We present a qualitative example of how ARM methods can improve test accuracy by adapting to specific users. We visualize a batch of 50 examples from a random FEMNIST test user, and we highlight an ambiguous example. An ERM trained model and an ARM-CML trained model, when only given a test batch size of 2, incorrectly classify this example as "2". However, when given access to the entire batch of 50 images, which contain examples of class "2" and "a" from this user, the ARM-CML trained model successfully adapts its prediction to "a", which is the correct label. In general, we find that most examples of adaptation in FEMNIST occur for similarly ambiguous examples, e.g., "l" versus "I", though not all examples were interpretable.
Results on the WILDS image testbeds. Different methods are best suited for different problems, motivating the need for a wide range of methods. ARM-BN struggles on FMoW but performs well on the other datasets, in particular RxRx1.

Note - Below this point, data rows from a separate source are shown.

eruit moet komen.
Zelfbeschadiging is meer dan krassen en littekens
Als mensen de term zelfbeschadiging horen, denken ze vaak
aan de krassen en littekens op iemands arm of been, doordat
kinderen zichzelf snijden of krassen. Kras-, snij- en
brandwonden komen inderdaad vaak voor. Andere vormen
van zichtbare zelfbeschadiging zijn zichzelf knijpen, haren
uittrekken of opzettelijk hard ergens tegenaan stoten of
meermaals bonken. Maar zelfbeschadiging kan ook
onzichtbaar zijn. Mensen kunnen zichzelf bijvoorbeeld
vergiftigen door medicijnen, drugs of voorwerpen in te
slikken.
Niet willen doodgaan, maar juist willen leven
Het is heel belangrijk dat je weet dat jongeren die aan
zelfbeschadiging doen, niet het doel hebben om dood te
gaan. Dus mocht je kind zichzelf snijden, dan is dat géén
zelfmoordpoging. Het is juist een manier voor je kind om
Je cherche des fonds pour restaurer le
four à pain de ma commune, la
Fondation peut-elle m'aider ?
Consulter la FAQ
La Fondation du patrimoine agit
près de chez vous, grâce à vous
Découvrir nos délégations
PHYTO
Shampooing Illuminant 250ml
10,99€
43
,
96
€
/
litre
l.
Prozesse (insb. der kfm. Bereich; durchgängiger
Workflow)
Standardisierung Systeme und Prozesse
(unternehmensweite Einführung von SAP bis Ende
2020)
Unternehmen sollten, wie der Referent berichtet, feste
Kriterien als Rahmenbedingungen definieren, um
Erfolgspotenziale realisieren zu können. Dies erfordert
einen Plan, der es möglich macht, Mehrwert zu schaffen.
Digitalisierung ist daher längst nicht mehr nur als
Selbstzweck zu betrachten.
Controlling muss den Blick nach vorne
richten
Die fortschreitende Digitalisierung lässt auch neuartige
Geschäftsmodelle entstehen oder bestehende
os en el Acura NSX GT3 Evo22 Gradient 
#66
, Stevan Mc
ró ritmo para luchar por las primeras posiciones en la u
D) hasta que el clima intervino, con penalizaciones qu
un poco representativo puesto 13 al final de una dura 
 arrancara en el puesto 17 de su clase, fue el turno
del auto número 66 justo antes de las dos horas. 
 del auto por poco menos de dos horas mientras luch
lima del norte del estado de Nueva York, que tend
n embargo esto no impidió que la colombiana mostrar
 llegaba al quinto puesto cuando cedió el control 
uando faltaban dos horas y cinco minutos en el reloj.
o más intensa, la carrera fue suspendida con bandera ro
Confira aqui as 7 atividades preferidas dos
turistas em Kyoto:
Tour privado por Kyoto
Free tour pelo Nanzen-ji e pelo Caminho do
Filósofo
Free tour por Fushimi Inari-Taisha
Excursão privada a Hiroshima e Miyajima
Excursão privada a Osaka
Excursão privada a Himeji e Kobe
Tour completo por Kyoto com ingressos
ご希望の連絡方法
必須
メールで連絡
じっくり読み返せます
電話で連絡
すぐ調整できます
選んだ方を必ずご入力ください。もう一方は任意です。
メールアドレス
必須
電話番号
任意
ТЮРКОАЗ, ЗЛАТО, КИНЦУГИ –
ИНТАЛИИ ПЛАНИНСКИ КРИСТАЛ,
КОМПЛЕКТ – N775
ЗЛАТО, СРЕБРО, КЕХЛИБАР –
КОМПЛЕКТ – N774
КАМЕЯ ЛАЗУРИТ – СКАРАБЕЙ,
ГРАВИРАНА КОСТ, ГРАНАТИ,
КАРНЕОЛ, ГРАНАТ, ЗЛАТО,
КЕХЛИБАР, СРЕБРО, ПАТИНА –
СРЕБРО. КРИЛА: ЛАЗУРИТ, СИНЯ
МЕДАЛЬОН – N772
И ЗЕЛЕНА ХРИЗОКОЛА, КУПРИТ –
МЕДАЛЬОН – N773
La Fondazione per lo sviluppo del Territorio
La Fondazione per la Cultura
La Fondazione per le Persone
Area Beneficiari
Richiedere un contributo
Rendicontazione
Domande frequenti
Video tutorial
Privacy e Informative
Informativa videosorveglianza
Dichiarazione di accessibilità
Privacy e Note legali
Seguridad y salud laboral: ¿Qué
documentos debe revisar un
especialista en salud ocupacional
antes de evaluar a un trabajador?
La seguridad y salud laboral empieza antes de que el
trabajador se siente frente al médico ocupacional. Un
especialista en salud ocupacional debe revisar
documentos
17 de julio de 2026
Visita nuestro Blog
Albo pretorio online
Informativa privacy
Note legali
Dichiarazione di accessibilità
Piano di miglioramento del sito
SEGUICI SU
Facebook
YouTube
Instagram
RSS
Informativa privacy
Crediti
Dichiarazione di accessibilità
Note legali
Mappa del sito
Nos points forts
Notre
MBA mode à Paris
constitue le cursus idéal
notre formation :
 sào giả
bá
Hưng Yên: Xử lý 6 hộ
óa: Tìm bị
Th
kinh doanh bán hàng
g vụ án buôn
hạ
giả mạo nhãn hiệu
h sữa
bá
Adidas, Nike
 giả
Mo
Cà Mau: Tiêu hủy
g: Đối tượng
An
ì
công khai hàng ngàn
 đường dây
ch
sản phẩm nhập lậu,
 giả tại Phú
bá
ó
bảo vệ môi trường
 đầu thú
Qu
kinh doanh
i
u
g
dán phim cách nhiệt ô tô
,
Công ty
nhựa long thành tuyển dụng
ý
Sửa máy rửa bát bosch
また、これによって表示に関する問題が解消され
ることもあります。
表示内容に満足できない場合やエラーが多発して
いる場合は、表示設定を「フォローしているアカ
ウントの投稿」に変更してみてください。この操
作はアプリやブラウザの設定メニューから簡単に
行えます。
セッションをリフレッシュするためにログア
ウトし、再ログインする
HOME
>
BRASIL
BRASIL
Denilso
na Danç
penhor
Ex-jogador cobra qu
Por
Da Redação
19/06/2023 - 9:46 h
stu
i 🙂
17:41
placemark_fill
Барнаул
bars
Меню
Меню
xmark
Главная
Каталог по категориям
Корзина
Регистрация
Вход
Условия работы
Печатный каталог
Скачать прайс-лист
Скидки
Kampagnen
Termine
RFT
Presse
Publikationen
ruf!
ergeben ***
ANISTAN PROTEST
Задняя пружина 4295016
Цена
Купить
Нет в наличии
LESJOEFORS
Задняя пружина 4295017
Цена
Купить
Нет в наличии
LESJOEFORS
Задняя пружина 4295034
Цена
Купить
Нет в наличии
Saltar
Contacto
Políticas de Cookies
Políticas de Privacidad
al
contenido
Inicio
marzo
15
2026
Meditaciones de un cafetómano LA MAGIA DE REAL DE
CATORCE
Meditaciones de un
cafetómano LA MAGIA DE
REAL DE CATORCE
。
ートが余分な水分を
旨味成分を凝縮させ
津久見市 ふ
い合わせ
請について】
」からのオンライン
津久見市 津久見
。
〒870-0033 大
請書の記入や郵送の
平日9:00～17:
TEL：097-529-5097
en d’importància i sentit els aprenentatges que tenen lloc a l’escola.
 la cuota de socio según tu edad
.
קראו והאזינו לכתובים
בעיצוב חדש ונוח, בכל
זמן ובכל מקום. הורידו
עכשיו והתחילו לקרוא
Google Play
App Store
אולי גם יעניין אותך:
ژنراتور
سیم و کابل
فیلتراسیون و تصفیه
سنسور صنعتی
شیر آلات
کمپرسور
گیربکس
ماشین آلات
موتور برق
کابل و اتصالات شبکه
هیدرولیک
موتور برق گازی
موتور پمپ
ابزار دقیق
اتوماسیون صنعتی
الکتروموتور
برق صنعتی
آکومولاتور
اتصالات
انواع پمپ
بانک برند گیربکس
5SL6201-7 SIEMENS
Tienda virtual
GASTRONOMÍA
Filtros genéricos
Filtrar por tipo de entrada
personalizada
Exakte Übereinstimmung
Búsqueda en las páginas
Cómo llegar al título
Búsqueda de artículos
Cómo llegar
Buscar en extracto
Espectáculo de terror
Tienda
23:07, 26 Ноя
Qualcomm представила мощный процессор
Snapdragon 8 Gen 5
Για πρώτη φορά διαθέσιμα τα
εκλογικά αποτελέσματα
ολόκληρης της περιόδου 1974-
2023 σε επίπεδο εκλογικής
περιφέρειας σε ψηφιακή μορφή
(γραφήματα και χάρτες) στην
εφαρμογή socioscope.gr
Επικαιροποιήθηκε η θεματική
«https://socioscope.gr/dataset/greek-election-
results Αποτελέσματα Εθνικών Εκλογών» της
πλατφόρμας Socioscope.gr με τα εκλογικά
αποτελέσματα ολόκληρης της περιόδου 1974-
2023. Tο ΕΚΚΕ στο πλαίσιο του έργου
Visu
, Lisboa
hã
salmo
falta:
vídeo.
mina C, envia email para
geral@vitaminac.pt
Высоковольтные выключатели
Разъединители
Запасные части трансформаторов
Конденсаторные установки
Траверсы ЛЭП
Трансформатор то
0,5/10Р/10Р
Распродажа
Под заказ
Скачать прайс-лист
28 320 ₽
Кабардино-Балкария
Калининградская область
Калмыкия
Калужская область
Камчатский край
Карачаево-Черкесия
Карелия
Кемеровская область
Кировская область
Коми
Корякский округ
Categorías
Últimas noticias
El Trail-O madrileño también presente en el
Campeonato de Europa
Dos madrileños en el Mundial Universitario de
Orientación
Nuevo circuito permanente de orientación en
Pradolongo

Finally, we present results on the WILDS benchmark. We evaluate BN adaptation and ARM-BN on these testbeds. We see that, on these real world distribution shift problems, different methods perform well for different problems. CORAL, a method for invariance, performs best on the iWildCam animal classification problem, whereas no methods outperform ERM by a significant margin on the FMoW or PovertyMap satellite imagery problems. ARM-BN performs particularly poorly on the FMoW problem. However, it performs well on PovertyMap and significantly improves performance on the RxRx1 problem of treatment classification from medical images. On the other medical imagery problem of Camelyon17 tumor identification, adaptation in general boosts performance dramatically. These results indicate the need to consider a wide range of tools, including meta-learning and adaptation, for combating distribution shift.